Faculty has come out in favour of a Scottish Government proposal to remove the Commission from the list of tribunals covered by the Act.
The Commission was afforded tribunal status at a time when it was under the supervisory remit of the Administrative Justice & Tribunals Council (AJTC). The AJTC was controversially abolished in 2013 as part of the UK Government's cull of quangos, and its successor body in Scotland has not undertaken its supervisory role. Ministers propose that, in the absence of a supervisory body and because the Commission “is not a tribunal in the true sense of the word”, the 2014 Act should no longer apply to it.
However the Commission recently had to apologise to crofters at Mangersta on the Isle of Lewis for conflicting advice given to its grazings committee over a period of years.
In its comments, Faculty said: “Within the UK generally, a tribunal is now recognised as a distinct form of judicial body whose work is to adjudicate in disputes between two other parties, with the tribunal acting as an independent decision maker, separate from the machinery of administration which has an interest in the subject matter of the decision.
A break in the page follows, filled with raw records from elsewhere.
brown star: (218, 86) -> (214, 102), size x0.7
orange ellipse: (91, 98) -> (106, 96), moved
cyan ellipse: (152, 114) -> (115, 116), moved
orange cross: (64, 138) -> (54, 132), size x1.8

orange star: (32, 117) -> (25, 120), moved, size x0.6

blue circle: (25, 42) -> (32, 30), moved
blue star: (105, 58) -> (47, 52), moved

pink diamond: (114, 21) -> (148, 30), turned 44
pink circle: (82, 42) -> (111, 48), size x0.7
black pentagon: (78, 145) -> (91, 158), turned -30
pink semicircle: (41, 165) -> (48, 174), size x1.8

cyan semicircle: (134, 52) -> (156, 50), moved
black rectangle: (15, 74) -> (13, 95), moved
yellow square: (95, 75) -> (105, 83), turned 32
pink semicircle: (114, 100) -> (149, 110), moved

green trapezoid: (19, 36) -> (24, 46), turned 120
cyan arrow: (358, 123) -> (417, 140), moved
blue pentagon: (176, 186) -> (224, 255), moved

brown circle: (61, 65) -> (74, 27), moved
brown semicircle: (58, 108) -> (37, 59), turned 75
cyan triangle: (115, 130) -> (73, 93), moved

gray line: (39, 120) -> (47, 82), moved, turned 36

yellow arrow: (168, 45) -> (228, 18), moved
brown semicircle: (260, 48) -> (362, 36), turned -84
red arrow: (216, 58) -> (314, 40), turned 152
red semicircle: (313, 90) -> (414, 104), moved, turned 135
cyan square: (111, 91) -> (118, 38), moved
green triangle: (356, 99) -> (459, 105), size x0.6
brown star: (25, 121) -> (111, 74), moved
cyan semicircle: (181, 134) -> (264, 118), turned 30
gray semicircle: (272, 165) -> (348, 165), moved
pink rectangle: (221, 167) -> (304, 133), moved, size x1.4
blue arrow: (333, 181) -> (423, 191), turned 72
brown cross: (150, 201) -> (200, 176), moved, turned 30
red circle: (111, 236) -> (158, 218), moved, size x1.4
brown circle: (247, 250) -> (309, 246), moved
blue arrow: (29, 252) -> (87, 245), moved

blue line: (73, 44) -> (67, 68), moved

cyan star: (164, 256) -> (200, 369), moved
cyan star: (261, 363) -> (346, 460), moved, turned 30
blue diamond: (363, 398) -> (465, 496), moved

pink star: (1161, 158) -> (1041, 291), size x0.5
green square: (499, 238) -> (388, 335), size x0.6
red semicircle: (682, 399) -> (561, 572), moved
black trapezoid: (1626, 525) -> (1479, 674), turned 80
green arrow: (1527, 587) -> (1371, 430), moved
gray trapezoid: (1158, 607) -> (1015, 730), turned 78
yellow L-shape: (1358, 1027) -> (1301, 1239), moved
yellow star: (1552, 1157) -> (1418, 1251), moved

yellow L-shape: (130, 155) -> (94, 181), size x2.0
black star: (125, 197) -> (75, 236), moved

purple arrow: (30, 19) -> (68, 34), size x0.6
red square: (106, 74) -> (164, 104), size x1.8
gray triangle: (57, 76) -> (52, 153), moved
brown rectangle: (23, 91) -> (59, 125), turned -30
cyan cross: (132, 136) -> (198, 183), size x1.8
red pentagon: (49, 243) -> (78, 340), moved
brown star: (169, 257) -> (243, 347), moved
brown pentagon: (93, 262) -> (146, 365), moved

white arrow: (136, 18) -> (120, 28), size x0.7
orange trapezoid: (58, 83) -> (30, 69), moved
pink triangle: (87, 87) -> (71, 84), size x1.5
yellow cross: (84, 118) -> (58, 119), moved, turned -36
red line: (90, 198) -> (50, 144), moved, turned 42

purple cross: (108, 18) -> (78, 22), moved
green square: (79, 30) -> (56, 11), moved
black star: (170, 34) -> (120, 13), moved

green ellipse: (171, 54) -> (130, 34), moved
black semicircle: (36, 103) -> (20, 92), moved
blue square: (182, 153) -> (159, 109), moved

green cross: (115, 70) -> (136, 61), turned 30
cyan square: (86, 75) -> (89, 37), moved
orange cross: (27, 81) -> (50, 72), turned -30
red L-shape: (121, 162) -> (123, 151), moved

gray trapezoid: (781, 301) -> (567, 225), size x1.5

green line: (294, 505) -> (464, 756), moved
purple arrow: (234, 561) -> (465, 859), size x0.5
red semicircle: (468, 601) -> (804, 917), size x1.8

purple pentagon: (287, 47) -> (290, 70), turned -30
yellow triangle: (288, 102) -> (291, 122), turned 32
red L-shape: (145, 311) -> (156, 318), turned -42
“The Crofting Commission is an example of an historic body which operates in a manner which has some similarities to what is commonly recognised as a tribunal, but which has a multiplicity of functions where the judicial role is secondary… The Commission can have some of the characteristics of a legislature or an executive body as well as a judicial body. Unlike a typical tribunal, the Commission may be a party to the issue in dispute, seeking to defend its own actions.”